Proportion des publications liées aux psychédéliques avant et après la décision des Nations Unies

  • 2 juin 1970 : Richard Nixon retire Stanley Yolles de la tête National Institute of Mental Health pour ses positions contre les régulations anti-drogues. Dans sa lettre de démission, il condamne Nixon de laisser tomber les personnes atteintes de troubles mentaux.
  • 20 janvier 2006 : La première étude clinique portant sur les psychédéliques à être acceptée aux Etats-Unis depuis 30 ans est publiée. Elle décrit les expériences mystiques voire spirituelles pouvant être induites par la prise de champignons hallucinogènes (Griffiths et al., 2006).
  • 2011 : Un panel d’experts classe les psychédéliques parmi les drogues les moins néfastes pour soi comme pour les autres (Taylor et al., 2012).

  • 2015 : Une étude portant sur 130000 participants ne trouve pas d’association négative entre la prise de psychédéliques et la santé, y compris mentale. Au contraire, leur usage fréquent semble être associé à une plus faible probabilité de traitement psychiatrique (Johansen & Krebs, 2015).
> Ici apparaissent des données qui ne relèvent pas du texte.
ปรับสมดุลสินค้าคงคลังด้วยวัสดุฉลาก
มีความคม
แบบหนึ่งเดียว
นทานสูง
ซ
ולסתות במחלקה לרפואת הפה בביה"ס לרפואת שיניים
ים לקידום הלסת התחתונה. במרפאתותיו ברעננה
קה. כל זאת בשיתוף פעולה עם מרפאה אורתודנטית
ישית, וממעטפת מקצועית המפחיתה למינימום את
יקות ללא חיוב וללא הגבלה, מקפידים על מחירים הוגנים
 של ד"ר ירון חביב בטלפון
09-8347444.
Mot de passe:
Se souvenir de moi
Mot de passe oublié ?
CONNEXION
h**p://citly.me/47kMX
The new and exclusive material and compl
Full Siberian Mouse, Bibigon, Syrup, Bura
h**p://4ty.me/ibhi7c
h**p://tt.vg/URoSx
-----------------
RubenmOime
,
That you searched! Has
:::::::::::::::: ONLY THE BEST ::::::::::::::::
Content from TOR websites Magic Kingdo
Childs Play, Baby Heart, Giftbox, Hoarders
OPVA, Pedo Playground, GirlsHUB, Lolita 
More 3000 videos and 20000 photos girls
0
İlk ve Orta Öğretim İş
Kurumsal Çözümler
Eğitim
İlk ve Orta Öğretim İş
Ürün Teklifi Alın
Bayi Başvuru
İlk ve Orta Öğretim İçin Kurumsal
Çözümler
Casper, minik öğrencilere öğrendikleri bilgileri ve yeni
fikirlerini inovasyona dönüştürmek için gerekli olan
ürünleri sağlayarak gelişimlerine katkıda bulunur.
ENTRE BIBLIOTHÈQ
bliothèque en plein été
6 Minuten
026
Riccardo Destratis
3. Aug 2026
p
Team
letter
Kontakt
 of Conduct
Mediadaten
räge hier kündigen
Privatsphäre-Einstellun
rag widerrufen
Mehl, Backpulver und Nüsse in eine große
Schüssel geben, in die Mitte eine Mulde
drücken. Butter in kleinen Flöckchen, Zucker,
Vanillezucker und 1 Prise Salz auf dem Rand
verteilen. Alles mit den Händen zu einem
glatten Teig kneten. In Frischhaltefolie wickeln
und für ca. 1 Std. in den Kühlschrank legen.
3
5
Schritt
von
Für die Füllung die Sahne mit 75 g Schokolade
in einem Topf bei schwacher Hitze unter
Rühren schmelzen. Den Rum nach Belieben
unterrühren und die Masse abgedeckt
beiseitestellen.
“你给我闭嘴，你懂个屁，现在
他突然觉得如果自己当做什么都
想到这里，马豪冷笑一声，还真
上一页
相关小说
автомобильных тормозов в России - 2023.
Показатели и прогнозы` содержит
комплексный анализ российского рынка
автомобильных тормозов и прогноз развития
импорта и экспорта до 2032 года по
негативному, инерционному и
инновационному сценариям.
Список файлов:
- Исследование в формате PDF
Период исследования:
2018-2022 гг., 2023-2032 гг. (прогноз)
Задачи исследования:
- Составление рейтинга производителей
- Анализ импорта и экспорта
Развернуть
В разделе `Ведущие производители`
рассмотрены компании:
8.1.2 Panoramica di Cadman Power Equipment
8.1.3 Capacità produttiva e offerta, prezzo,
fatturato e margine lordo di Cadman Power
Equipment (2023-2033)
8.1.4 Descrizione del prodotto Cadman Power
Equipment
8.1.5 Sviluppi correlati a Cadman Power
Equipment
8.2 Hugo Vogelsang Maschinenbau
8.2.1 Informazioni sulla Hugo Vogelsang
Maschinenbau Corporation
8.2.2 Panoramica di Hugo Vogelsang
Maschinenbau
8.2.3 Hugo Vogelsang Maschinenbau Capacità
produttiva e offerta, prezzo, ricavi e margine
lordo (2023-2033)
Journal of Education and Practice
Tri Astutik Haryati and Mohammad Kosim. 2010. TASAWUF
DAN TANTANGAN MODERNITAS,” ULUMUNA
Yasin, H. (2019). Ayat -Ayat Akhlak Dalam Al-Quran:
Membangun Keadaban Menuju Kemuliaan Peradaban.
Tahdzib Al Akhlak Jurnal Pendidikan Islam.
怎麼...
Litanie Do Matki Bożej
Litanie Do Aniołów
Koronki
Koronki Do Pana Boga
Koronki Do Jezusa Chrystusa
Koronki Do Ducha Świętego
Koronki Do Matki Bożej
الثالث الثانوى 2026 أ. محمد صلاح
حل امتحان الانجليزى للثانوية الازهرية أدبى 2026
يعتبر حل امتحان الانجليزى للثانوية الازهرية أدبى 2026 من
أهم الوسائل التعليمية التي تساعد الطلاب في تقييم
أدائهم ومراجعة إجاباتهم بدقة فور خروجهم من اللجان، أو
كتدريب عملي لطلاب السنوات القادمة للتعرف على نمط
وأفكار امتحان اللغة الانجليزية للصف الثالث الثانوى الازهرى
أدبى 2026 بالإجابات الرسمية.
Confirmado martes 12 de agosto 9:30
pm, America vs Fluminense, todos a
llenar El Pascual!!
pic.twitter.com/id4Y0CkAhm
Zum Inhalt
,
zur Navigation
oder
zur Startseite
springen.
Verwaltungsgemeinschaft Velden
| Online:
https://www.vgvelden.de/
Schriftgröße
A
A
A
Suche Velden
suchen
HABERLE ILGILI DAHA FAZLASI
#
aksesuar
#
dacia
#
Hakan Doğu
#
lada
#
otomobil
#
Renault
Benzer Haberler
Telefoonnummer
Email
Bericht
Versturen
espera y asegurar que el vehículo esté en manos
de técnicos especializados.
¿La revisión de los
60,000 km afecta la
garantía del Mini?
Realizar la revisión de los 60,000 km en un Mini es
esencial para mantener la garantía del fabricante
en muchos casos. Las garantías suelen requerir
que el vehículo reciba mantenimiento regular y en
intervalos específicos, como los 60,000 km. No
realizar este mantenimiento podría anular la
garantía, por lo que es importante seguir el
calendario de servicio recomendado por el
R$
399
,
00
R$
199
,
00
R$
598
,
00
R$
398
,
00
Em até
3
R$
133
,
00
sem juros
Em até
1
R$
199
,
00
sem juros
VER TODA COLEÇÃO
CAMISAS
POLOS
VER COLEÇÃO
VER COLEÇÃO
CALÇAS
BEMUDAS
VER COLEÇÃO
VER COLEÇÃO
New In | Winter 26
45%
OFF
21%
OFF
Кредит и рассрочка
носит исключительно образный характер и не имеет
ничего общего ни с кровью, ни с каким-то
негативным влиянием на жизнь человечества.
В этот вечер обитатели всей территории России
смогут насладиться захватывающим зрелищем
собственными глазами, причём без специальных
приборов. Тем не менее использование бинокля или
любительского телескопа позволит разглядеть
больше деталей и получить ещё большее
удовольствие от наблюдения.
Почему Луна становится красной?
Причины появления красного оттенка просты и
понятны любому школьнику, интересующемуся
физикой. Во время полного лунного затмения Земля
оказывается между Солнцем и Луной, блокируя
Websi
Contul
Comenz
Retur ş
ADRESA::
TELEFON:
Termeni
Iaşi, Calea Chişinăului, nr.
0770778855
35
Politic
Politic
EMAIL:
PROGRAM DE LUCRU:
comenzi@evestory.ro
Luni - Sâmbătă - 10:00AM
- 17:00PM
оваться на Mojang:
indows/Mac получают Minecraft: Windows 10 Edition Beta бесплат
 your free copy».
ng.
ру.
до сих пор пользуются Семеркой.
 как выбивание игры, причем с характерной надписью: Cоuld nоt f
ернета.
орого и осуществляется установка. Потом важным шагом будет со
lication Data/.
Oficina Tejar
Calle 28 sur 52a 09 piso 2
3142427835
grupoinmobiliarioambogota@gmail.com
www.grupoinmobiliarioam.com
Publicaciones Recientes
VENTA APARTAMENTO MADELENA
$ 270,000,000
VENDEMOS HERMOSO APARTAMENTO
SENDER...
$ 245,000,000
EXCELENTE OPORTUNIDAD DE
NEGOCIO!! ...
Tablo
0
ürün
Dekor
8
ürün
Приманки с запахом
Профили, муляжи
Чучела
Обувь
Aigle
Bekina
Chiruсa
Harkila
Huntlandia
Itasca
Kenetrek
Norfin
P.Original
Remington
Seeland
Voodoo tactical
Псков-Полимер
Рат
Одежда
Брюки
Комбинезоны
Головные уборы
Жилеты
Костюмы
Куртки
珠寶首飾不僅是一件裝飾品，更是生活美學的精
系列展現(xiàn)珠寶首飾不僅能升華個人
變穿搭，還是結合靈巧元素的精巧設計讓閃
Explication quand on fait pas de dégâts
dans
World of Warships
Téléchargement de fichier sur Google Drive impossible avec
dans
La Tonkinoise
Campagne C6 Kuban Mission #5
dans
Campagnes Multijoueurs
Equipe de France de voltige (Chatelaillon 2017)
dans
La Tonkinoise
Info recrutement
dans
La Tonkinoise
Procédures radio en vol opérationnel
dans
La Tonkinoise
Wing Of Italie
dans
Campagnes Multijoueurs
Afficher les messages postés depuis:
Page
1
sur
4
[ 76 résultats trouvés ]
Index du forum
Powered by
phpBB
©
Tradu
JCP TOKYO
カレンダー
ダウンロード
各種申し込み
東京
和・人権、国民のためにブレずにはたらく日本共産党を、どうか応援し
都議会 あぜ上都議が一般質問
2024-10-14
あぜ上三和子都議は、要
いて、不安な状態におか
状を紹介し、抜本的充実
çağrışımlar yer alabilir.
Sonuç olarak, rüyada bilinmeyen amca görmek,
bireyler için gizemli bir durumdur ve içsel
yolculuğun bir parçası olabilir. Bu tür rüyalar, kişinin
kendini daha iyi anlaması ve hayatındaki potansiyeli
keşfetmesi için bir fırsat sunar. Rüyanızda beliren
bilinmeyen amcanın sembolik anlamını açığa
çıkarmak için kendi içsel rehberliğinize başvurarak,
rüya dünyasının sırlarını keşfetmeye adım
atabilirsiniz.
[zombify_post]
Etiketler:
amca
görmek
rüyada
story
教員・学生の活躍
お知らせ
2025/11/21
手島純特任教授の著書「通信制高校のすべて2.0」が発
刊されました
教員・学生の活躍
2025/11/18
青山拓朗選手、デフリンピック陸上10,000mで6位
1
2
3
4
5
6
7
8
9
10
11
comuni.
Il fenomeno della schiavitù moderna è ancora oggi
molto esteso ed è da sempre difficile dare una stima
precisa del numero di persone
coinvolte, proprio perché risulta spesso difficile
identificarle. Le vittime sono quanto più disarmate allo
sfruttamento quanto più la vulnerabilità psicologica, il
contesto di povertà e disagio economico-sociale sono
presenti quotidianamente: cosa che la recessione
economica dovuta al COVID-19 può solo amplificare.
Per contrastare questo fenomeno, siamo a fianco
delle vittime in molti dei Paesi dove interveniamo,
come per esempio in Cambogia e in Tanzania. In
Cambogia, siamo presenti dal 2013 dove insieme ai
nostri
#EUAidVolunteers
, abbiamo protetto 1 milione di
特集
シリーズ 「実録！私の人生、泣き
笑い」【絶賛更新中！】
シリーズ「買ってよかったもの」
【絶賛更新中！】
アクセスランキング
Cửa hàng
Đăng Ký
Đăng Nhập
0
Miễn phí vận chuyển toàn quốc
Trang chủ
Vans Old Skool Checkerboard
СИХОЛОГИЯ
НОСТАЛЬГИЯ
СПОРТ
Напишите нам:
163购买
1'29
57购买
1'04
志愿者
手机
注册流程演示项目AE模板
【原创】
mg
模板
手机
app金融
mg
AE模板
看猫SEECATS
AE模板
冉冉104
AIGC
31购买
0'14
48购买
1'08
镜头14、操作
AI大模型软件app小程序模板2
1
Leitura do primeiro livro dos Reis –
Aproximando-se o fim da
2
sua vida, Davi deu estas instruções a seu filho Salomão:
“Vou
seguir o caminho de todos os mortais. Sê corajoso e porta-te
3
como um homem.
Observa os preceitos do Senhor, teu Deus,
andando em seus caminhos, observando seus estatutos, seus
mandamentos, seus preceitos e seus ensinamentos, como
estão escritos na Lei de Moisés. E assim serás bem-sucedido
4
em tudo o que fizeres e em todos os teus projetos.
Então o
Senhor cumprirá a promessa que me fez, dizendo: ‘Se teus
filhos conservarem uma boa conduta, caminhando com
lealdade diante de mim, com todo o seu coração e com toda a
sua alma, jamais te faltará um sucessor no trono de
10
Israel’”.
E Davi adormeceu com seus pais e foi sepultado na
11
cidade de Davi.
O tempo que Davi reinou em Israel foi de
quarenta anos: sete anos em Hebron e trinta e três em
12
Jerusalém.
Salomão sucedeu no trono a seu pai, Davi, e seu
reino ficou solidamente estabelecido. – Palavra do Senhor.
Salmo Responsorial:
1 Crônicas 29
Association entre l’usage de psychédéliques et différentes composantes psychopathologiques

Mécanismes neuronaux

Lorsqu’une personne consomme du LSD, que ce soit par voie orale ou intraveineuse, la substance atteint le système nerveux en étant transportée dans les vaisseaux sanguins. Le LSD se fixe ensuite à des récepteurs, notamment un type de récepteurs à la sérotonine. C’est ce mécanisme qui provoque les effets du LSD et autres drogues sérotoninergiques comme la psilocyne, contenue dans les champignons hallucinogènes. Localisés dans l’ensemble du cerveau mais principalement dans les cortex préfrontal et visuel, ces récepteurs jouent de multiples rôles dans la cognition. 

Peut-être avez-vous déjà entendu parler de l’intelligence artificielle développée par Google qui serait la première à rêver ? Cet algorithme appelé DeepDream permet de modifier une image en produisant des artefacts qui rappellent les hallucinations induites par l’usage de psychédéliques. Des chercheurs britanniques ont mis en place un dispositif qui permet de voir les images d’une caméra 360° dont les images sont transformées par DeepDream, à travers un casque de réalité virtuelle (Suzuki et al., 2017). Dans un questionnaire, les personnes ayant testé le dispositif rapportent que leur imagination était stimulée, leur perception de l’espace déformée, leur pensées embrouillées, leur esprit apaisé et leurs souvenirs remémorés. En ce qui concerne ces éléments, il n’y a pas de différence significative entre les réponses des participants au questionnaire et les réponses de personnes ayant répondu suite à la prise de psychédéliques.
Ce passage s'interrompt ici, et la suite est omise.